La première période, celle de Cimabue, Giotto et Duccio, est loin d’être parfaite, mais elle est « un point de départ » auquel on peut accorder quelque « gloire ; même si les œuvres elles-mêmes, jugées selon les règles de l’art, ne le méritent pas ».
Dans la seconde période, celle de Botticelli et de Fra Angelico, « le dessin, le style est plus soigné, le soin plus  approfondi. La rouille et la vieillesse, la maladresse, les disproportions dues à la grossièreté de l’époque précédente ont disparu. »
Mais c’est seulement la « troisième période qui mérite toute notre admiration. On peut dire avec certitude que l’art est allé aussi loin dans l’imitation de la nature qu’il est possible d’aller ». Donc, il n’est pas possible d’aller plus loin. Il n’y a plus d’histoire de l’art possible.

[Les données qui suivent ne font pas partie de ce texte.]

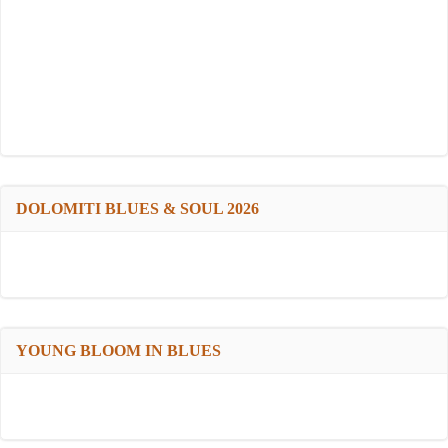
DOLOMITI BLUES & SOUL 2026
YOUNG BLOOM IN BLUES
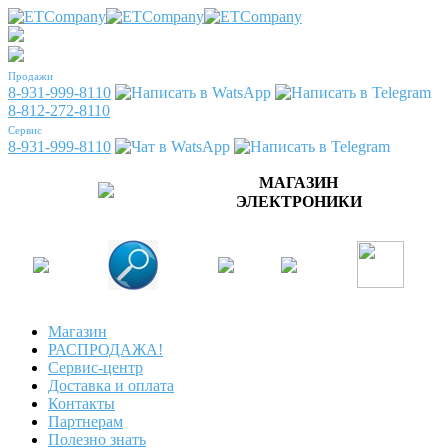
Продажи
8-931-999-8110
8-812-272-8110
Сервис
8-931-999-8110
МАГАЗИН
ЭЛЕКТРОНИКИ
Магазин
РАСПРОДАЖА!
Сервис-центр
Доставка и оплата
Контакты
Партнерам
Полезно знать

S’il ne régresse pas (cette régression est toujours possible comme le montre le moyen âge par rapport à l’art antique), l’art ne peut que reproduire sa propre perfection à l’infini. Il aurait en quelque sorte atteint sa « vérité » ou son « essence ».

Évidemment cette conception de l’art et de son histoire peut nous paraître obsolète bien qu’elle ait des échos et des partisans aujourd’hui encore. C’est la façon de la présenter qui change. En tout cas, concernant Vasari, il faut la replacer dans son contexte. Cependant, même dans son contexte, ce concept d’un art unifié et ordonné à partir de ses dogmes est très loin de correspondre à la réalité de la vie artistique.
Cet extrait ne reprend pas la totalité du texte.